The answer must be every line below that contains the string "modul".

^^^^^^^^^^^^^^^^

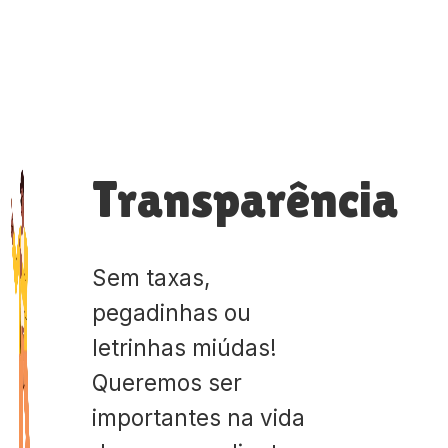
Transparência
Sem taxas,
pegadinhas ou
letrinhas miúdas!
Queremos ser
importantes na vida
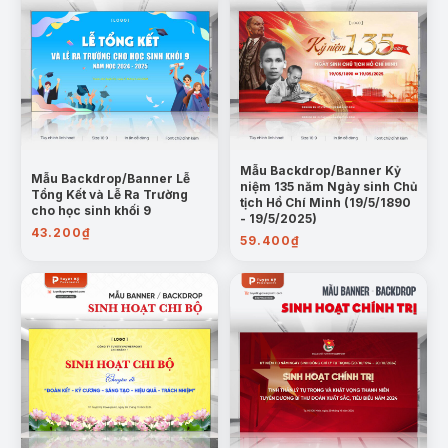
Mẫu Backdrop/Banner Kỷ
Mẫu Backdrop/Banner Lễ
niệm 135 năm Ngày sinh Chủ
Tổng Kết và Lễ Ra Trường
tịch Hồ Chí Minh (19/5/1890
cho học sinh khối 9
- 19/5/2025)
43.200
₫
59.400
₫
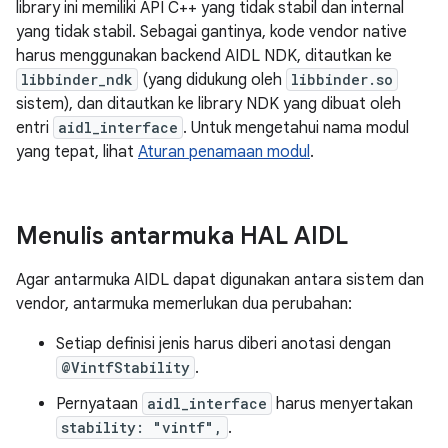
library ini memiliki API C++ yang tidak stabil dan internal
yang tidak stabil. Sebagai gantinya, kode vendor native
harus menggunakan backend AIDL NDK, ditautkan ke
libbinder_ndk
(yang didukung oleh
libbinder.so
sistem), dan ditautkan ke library NDK yang dibuat oleh
entri
aidl_interface
. Untuk mengetahui nama modul
yang tepat, lihat
Aturan penamaan modul
.
Menulis antarmuka HAL AIDL
Agar antarmuka AIDL dapat digunakan antara sistem dan
vendor, antarmuka memerlukan dua perubahan:
Setiap definisi jenis harus diberi anotasi dengan
@VintfStability
.
Pernyataan
aidl_interface
harus menyertakan
stability: "vintf",
.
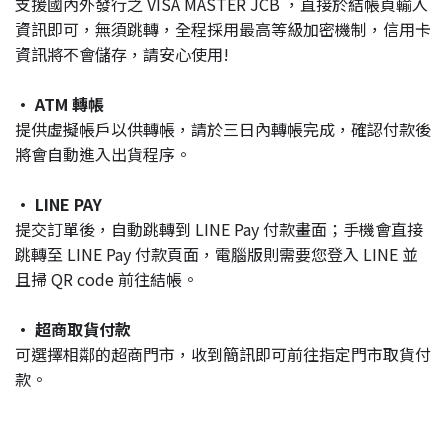
支援國內外發行之 VISA MASTER JCB ，直接於結帳頁輸入
資訊即可，無須跳轉，全程採用最高等級加密機制，信用卡
資訊將不會儲存，請安心使用!
· ATM 轉帳
提供虛擬帳戶以供轉帳，請於三日內轉帳完成，確認付款後
將會自動進入出貨程序。
· LINE PAY
提交訂單後，自動跳轉到 LINE Pay 付款畫面；手機會直接
跳轉至 LINE Pay 付款頁面，電腦版則需要您登入 LINE 並
且掃 QR code 前往結帳。
· 超商取貨付款
可選擇相鄰的超商門市，收到簡訊即可前往指定門市取貨付
款。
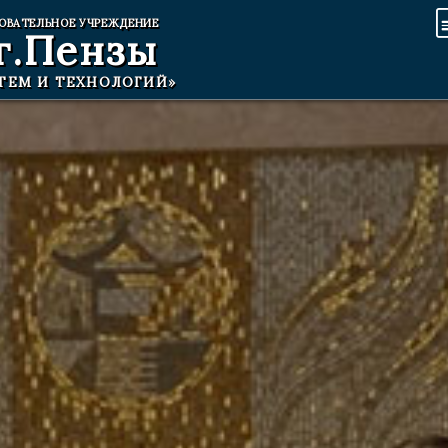
ОВАТЕЛЬНОЕ УЧРЕЖДЕНИЕ
г.Пензы
ТЕМ И ТЕХНОЛОГИЙ»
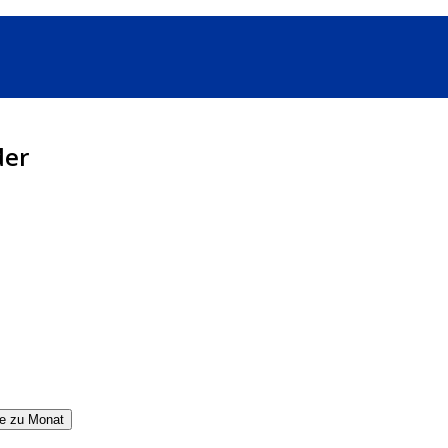
der
e zu Monat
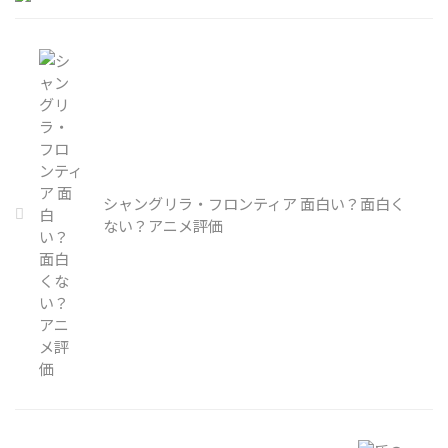
手頃な月額料金で多彩なコンテン
ツを見放題で提供する動画配信サ
ービスです。特に、
「Fate/strange Fake」を見逃すこ
となく視聴したい方にとって、
DMM.TVは非常に魅力的な選択肢
となっています。 この記事では、
アニメのあらすじや見どころ、視
聴方 ...
シャングリラ・フロンティア 面白い？面白く
ない？アニメ評価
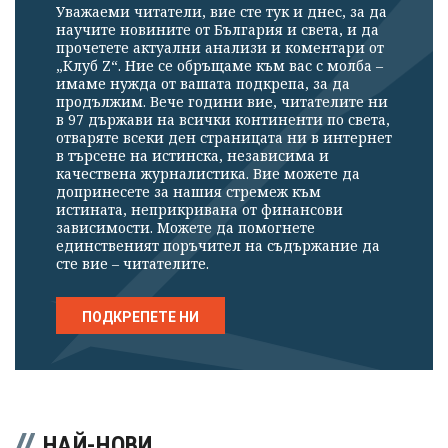
Уважаеми читатели, вие сте тук и днес, за да
научите новините от България и света, и да
прочетете актуални анализи и коментари от
„Клуб Z“. Ние се обръщаме към вас с молба –
имаме нужда от вашата подкрепа, за да
продължим. Вече години вие, читателите ни
в 97 държави на всички континенти по света,
отваряте всеки ден страницата ни в интернет
в търсене на истинска, независима и
качествена журналистика. Вие можете да
допринесете за нашия стремеж към
истината, неприкривана от финансови
зависимости. Можете да помогнете
единственият поръчител на съдържание да
сте вие – читателите.
ПОДКРЕПЕТЕ НИ
НАЙ-НОВИ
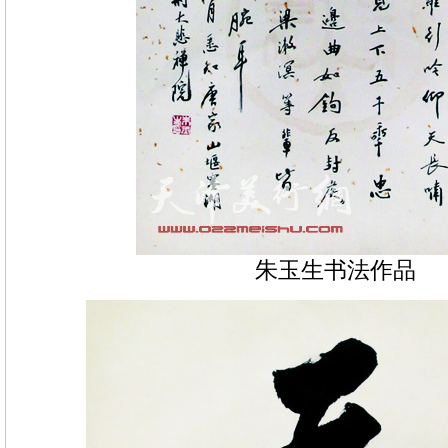
朱玉生书法作品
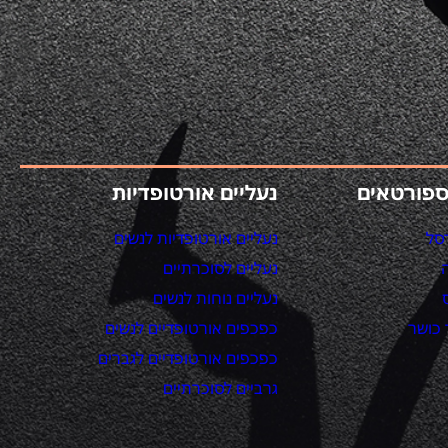
ספורטאים
נעליים אורטופדיות
סל
נעליים אורטופדיות לנשים
נעליים לסוכרתיים
נעליים נוחות לנשים
כושר
כפכפים אורטופדיים לנשים
כפכפים אורטופדיים לגברים
גרביים לסוכרתיים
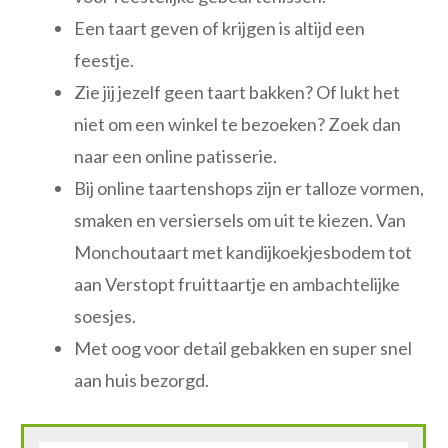
Een taart geven of krijgen is altijd een
feestje.
Zie jij jezelf geen taart bakken? Of lukt het
niet om een winkel te bezoeken? Zoek dan
naar een online patisserie.
Bij online taartenshops zijn er talloze vormen,
smaken en versiersels om uit te kiezen. Van
Monchoutaart met kandijkoekjesbodem tot
aan Verstopt fruittaartje en ambachtelijke
soesjes.
Met oog voor detail gebakken en super snel
aan huis bezorgd.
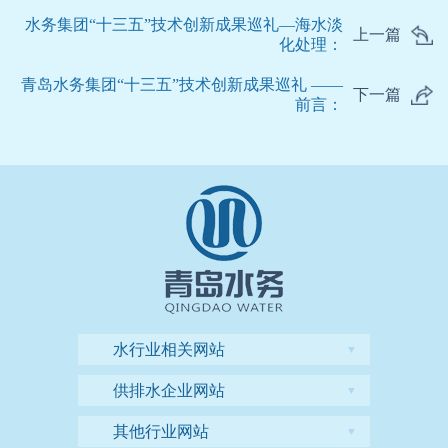
水务集团“十三五”技术创新成果巡礼—海水淡
上一篇
化处理：
青岛水务集团“十三五”技术创新成果巡礼 ——
下一篇
前言：
水行业相关网站
▼
供排水企业网站
▼
其他行业网站
▼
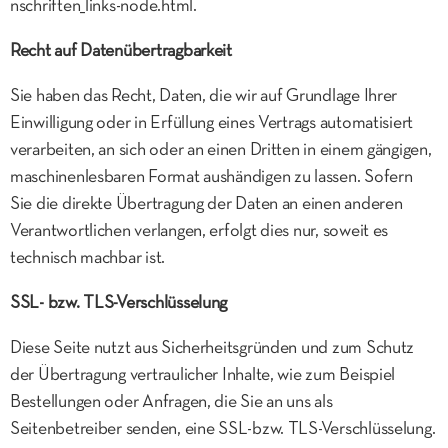
nschriften_links-node.html.
Recht auf Datenübertragbarkeit
Sie haben das Recht, Daten, die wir auf Grundlage Ihrer
Einwilligung oder in Erfüllung eines Vertrags automatisiert
verarbeiten, an sich oder an einen Dritten in einem gängigen,
maschinenlesbaren Format aushändigen zu lassen. Sofern
Sie die direkte Übertragung der Daten an einen anderen
Verantwortlichen verlangen, erfolgt dies nur, soweit es
technisch machbar ist.
SSL- bzw. TLS-Verschlüsselung
Diese Seite nutzt aus Sicherheitsgründen und zum Schutz
der Übertragung vertraulicher Inhalte, wie zum Beispiel
Bestellungen oder Anfragen, die Sie an uns als
Seitenbetreiber senden, eine SSL-bzw. TLS-Verschlüsselung.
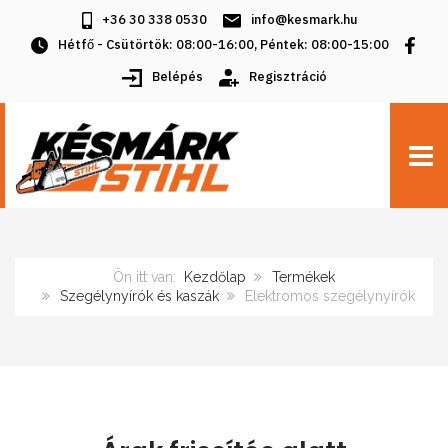
+36 30 338 0530
info@kesmark.hu
Hétfő - Csütörtök: 08:00-16:00, Péntek: 08:00-15:00
Belépés
Regisztráció
TOGG
Ön itt van:
Kezdőlap
Termékek
Szegélynyírók és kaszák
Elektromos szegélynyírók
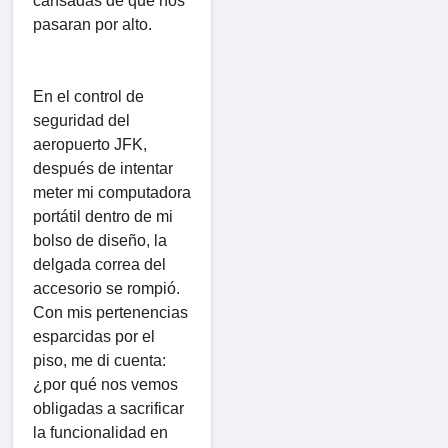
cansadas de que nos
pasaran por alto.
En el control de
seguridad del
aeropuerto JFK,
después de intentar
meter mi computadora
portátil dentro de mi
bolso de diseño, la
delgada correa del
accesorio se rompió.
Con mis pertenencias
esparcidas por el
piso, me di cuenta:
¿por qué nos vemos
obligadas a sacrificar
la funcionalidad en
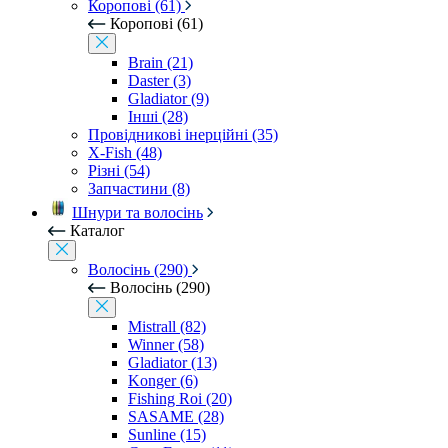
Коропові (61)
Коропові (61)
Brain (21)
Daster (3)
Gladiator (9)
Інші (28)
Провідникові інерційні (35)
X-Fish (48)
Різні (54)
Запчастини (8)
Шнури та волосінь
Каталог
Волосінь (290)
Волосінь (290)
Mistrall (82)
Winner (58)
Gladiator (13)
Konger (6)
Fishing Roi (20)
SASAME (28)
Sunline (15)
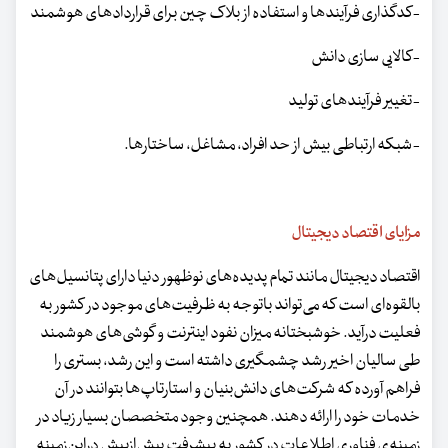
-کدگذاری فرآیندها و استفاده از بلاک چین برای قراردادهای هوشمند
-کالایی سازی دانش
-تغییر فرآیندهای تولید
-شبکه ارتباطی بیش از حد افراد، مشاغل، ساختارها.
مزایای اقتصاد دیجیتال
اقتصاد دیجیتال مانند تمام پدیده‌های نوظهور دنیا دارای پتانسیل‌های
بالقوه‌ای است که می‌تواند باتوجه به ظرفیت‌های موجود در کشور به
فعلیت درآید. خوشبختانه میزان نفود اینترنت و گوشی‌های هوشمند
طی سالیان اخیر رشد چشمگیری داشته است و این رشد، بستری را
فراهم آورده که شرکت‌های دانش‌بنیان و استا‌رتاپ‌ها بتوانند در آن
خدمات خود را ارائه دهند. همچنین وجود متخصصان بسیار زیاد در
زمینه‌ی فناوری اطلاعات در کشور به پیشرفت بیش‌ازپیش دراین‌زمینه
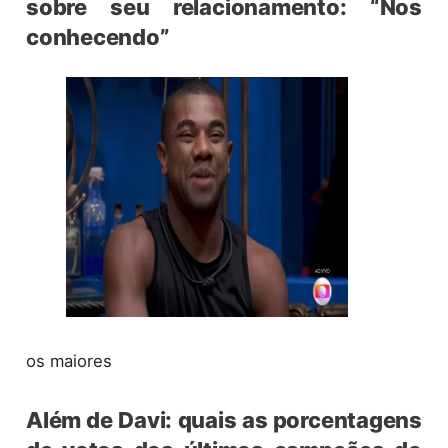
sobre seu relacionamento: “Nos
conhecendo”
os maiores
Além de Davi: quais as porcentagens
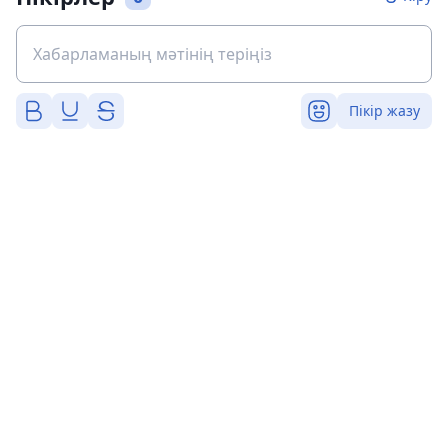
Пікір жазу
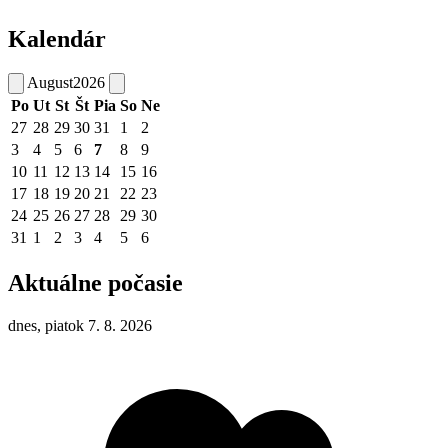
Kalendár
August
2026
Po
Ut
St
Št
Pia
So
Ne
27
28
29
30
31
1
2
3
4
5
6
7
8
9
10
11
12
13
14
15
16
17
18
19
20
21
22
23
24
25
26
27
28
29
30
31
1
2
3
4
5
6
Aktuálne počasie
dnes, piatok 7. 8. 2026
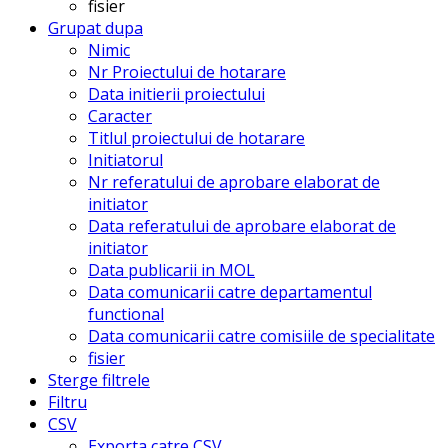
fisier
Grupat dupa
Nimic
Nr Proiectului de hotarare
Data initierii proiectului
Caracter
Titlul proiectului de hotarare
Initiatorul
Nr referatului de aprobare elaborat de
initiator
Data referatului de aprobare elaborat de
initiator
Data publicarii in MOL
Data comunicarii catre departamentul
functional
Data comunicarii catre comisiile de specialitate
fisier
Sterge filtrele
Filtru
CSV
Exporta catre CSV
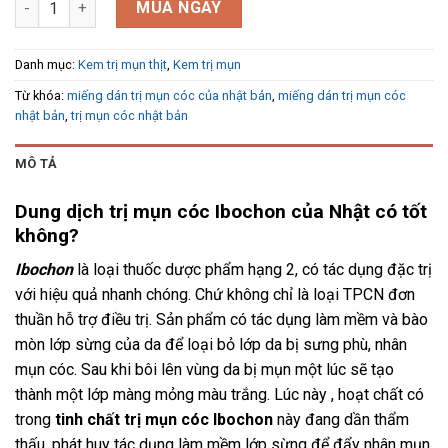
MUA NGAY
Danh mục:
Kem trị mụn thịt
,
Kem trị mụn
Từ khóa:
miếng dán trị mụn cóc của nhật bản
,
miếng dán trị mụn cóc
nhật bản
,
trị mụn cóc nhật bản
MÔ TẢ
Dung dịch trị mụn cóc Ibochon của Nhật có tốt
không?
Ibochon
là loại thuốc dược phẩm hạng 2, có tác dụng đặc trị
với hiệu quả nhanh chóng. Chứ không chỉ là loại TPCN đơn
thuần hỗ trợ điều trị. Sản phẩm có tác dụng làm mềm và bào
mòn lớp sừng của da để loại bỏ lớp da bị sưng phù, nhân
mụn cóc. Sau khi bôi lên vùng da bị mụn một lúc sẽ tạo
thành một lớp màng mỏng màu trắng. Lúc này , hoạt chất có
trong
tinh chất trị mụn cóc Ibochon
này đang dần thẩm
thấu, phát huy tác dụng làm mềm lớp sừng để đẩy nhân mụn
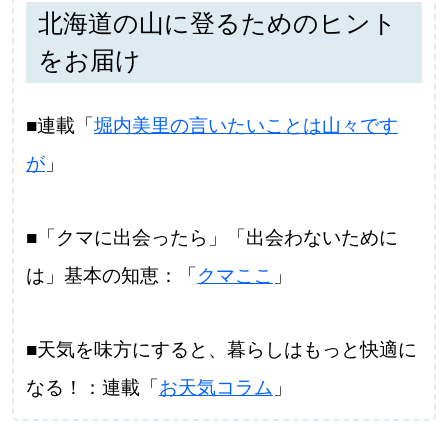
北海道の山に登るためのヒント
をお届け
■連載「
堀内美里の言いたいことは山々です
が
」
■「クマに出会ったら」「出会わないために
は」基本の知恵：「
クマここ
」
■天気を味方にすると、暮らしはもっと快適に
なる！：連載「
お天気コラム
」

^^^^^^^^^^^^^^^^

=== THE ANSWER ===
. Untuk mengetahui nama modul
Aturan penamaan modul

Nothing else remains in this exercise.